Ces questions sont au cœur d'un nouveau livre d'Alnoor Ebrahim, professeur de gestion à la Fletcher School et au Tisch College of Civic Life. « Mesurer le changement social :performance et responsabilité dans un monde complexe » décrit comment une stratégie claire peut aider les dirigeants d'organisations de changement social à évaluer leurs réalisations et à renforcer leur impact.
Alors que les entreprises mesurent le succès avec des mesures standard telles que les bénéfices et la valeur marchande, de telles mesures ne correspondent pas à la plupart des groupes de changement social, dit Ebrahim.
"Selon ce qui vous intéresse, qu'il s'agisse de soins de santé, d'éducation, de lutte contre la pauvreté ou de changement climatique, ce qui est pertinent à mesurer sera différent, ", a-t-il déclaré. "Mais ce dont chaque organisation a besoin, c'est de clarté sur sa stratégie, qui peut ensuite fournir une feuille de route pour ses métriques les plus importantes."
Tufts Now s'est entretenu avec Ebrahim pour comprendre comment se concentrer sur des objectifs et des méthodes clairs pour les atteindre peut aider les organisations et les bailleurs de fonds à changer la société, et comment les mêmes idées peuvent guider les individus qui prennent des décisions concernant leurs dons de bienfaisance.
Tufts Now :Les dirigeants d'organisations à but non lucratif considèrent parfois la mesure de l'impact comme une demande qui leur est imposée par les bailleurs de fonds :« Vous devez faire rapport à ce sujet, ou nous ne vous donnerons pas plus d'argent." Mais vous dites qu'il ne s'agit pas seulement de conformité, c'est une question de stratégie. Peux-tu expliquer?

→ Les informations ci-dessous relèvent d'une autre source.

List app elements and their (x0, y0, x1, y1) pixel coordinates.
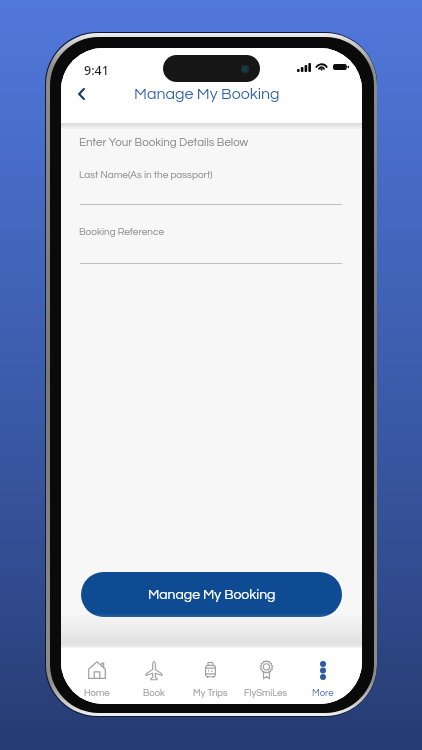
staticText: Last Name(As in the passport) (79, 170, 213, 180)
staticText: Manage My Booking (148, 588, 276, 602)
button[interactable]: FlySmiLes (239, 653, 293, 701)
button[interactable]: More (296, 653, 350, 701)
button[interactable]: Manage My Booking (81, 572, 342, 617)
button[interactable]: Home (70, 653, 124, 701)
staticText: FlySmiLes (244, 688, 288, 698)
button[interactable]: My Trips (183, 653, 237, 701)
staticText: 9:41 (84, 62, 109, 79)
staticText: My Trips (193, 688, 228, 698)
button[interactable]: Back (63, 77, 99, 111)
staticText: Enter Your Booking Details Below (79, 137, 249, 149)
button[interactable]: Book (127, 653, 181, 701)
staticText: Book (143, 688, 165, 698)
staticText: Booking Reference (79, 227, 164, 237)
staticText: More (312, 688, 334, 698)
staticText: Home (84, 688, 110, 698)
staticText: Manage My Booking (134, 86, 280, 102)
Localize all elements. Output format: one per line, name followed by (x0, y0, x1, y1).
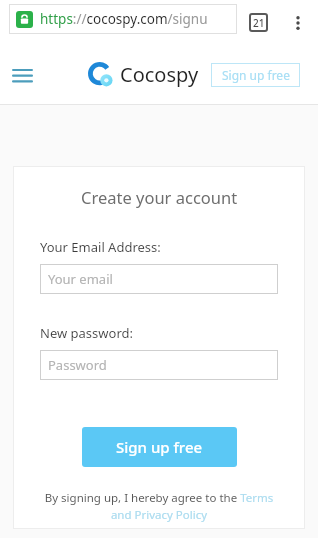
button[interactable]: Sign up free (82, 427, 237, 467)
button[interactable]: Menu (6, 59, 38, 91)
staticText: Cocospy (120, 61, 199, 88)
staticText: Your Email Address: (40, 238, 161, 256)
staticText: New password: (40, 324, 133, 342)
staticText: By signing up, I hereby agree to the Ter… (40, 490, 278, 523)
staticText: Sign up free (222, 67, 290, 83)
button[interactable]: https://cocospy.com/signu (9, 4, 237, 34)
button[interactable]: By signing up, I hereby agree to the Ter… (40, 490, 278, 523)
staticText: Create your account (81, 186, 238, 208)
staticText: Password (48, 356, 107, 374)
button[interactable]: Tabs, 21 open (249, 13, 268, 32)
button[interactable]: Your email (40, 264, 278, 294)
staticText: Your email (48, 270, 113, 288)
staticText: Sign up free (116, 437, 203, 457)
staticText: https://cocospy.com/signu (40, 10, 208, 28)
button[interactable]: More options (285, 10, 311, 36)
button[interactable]: Cocospy (88, 61, 199, 88)
button[interactable]: Password (40, 350, 278, 380)
button[interactable]: Sign up free (211, 63, 300, 87)
staticText: 21 (253, 16, 265, 30)
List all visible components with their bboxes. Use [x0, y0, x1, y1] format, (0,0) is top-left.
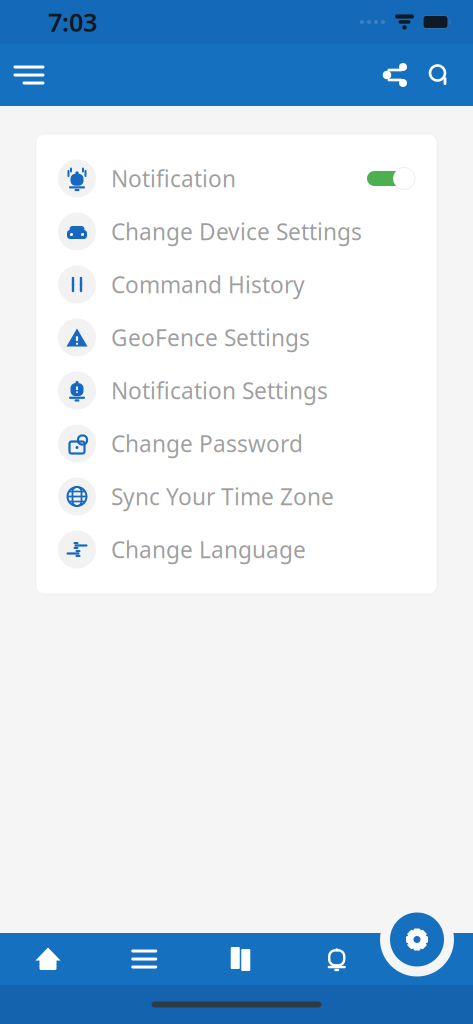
staticText: Change Device Settings: [111, 216, 362, 246]
staticText: 7:03: [48, 5, 97, 39]
button[interactable]: Search: [417, 53, 461, 97]
staticText: Notification: [111, 163, 236, 194]
button[interactable]: Change Password: [36, 417, 437, 470]
button[interactable]: Menu: [6, 52, 52, 98]
button[interactable]: Menu: [114, 934, 174, 984]
staticText: Change Password: [111, 428, 303, 458]
staticText: Command History: [111, 269, 305, 300]
button[interactable]: Map: [210, 934, 270, 984]
staticText: Sync Your Time Zone: [111, 481, 334, 512]
button[interactable]: GeoFence Settings: [36, 311, 437, 364]
button[interactable]: Share: [373, 53, 417, 97]
button[interactable]: Notification Settings: [36, 364, 437, 417]
button[interactable]: Notification: [36, 152, 437, 205]
button[interactable]: Command History: [36, 258, 437, 311]
button[interactable]: Sync Your Time Zone: [36, 470, 437, 523]
button[interactable]: Notifications: [307, 934, 367, 984]
button[interactable]: Change Language: [36, 523, 437, 576]
staticText: Change Language: [111, 534, 306, 564]
button[interactable]: Home: [18, 934, 78, 984]
staticText: GeoFence Settings: [111, 322, 310, 352]
button[interactable]: Change Device Settings: [36, 205, 437, 258]
button[interactable]: Settings: [390, 912, 444, 966]
staticText: Notification Settings: [111, 375, 328, 406]
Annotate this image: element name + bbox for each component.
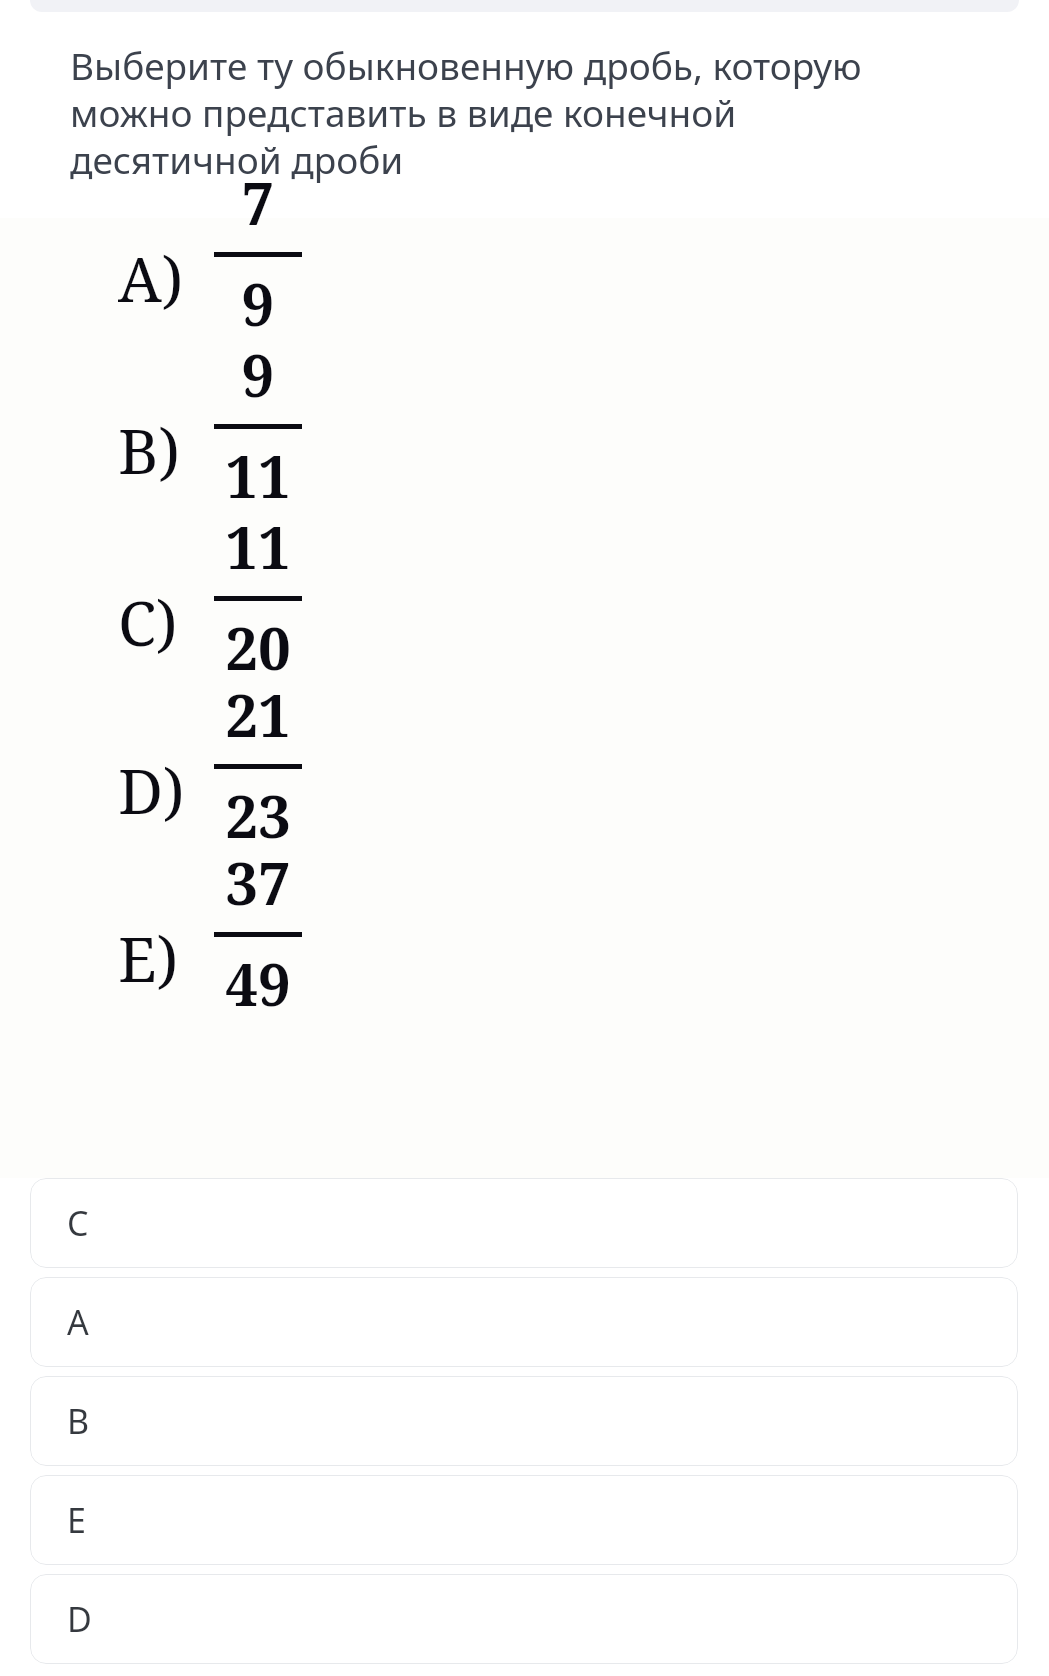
button[interactable]: Answer option B [30, 1376, 1018, 1466]
button[interactable]: Answer option D [30, 1574, 1018, 1664]
button[interactable]: Answer option E [30, 1475, 1018, 1565]
button[interactable]: Answer option C [30, 1178, 1018, 1268]
button[interactable]: Answer option A [30, 1277, 1018, 1367]
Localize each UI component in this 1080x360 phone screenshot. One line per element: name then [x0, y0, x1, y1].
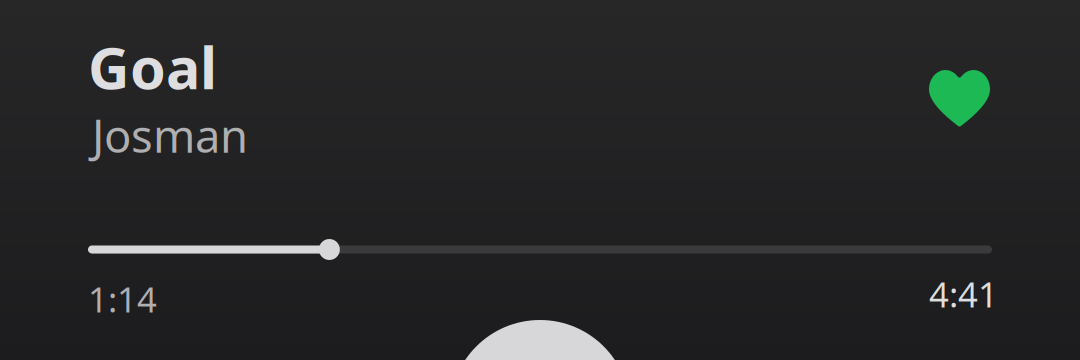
staticText: Josman [92, 105, 248, 165]
button[interactable]: Like [921, 63, 998, 135]
staticText: Goal [88, 29, 217, 105]
button[interactable]: Play [450, 320, 630, 360]
staticText: 4:41 [929, 271, 998, 317]
staticText: 1:14 [88, 276, 157, 322]
button[interactable]: Playback progress [88, 239, 992, 260]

Cette tension est au cœur de ce livre. Je voulais vous demander :si vous étiez à la tête d'une organisation de changement social, telle qu'une entreprise sociale ou une organisation à but non lucratif, comment pourriez-vous piloter la mesure des performances en fonction des objectifs de votre organisation ? plutôt que d'essayer de répondre principalement aux demandes divergentes des bailleurs de fonds ?
Trois questions fondamentales pour les organisations guident ce livre. La première est :qu'essayons-nous d'atteindre ? C'est votre proposition de valeur. Il en découle :comment allons-nous y arriver ? C'est votre modèle de changement social.
Ensuite, le troisième élément est la responsabilité, mais il ne s'agit pas de rendre des comptes aux bailleurs de fonds. Il s'agit de vous tenir responsable de ce que vous essayez d'accomplir et à qui vous cherchez à servir. La question est :comment allons-nous tenir nos propres pieds contre le feu ? Il s'agit d'une responsabilité qui est motivée en interne par la stratégie, plutôt que par le respect d'exigences externes. Être clair sur votre responsabilité vous aide à rester concentré lorsque les exigences externes vous poussent dans des directions différentes.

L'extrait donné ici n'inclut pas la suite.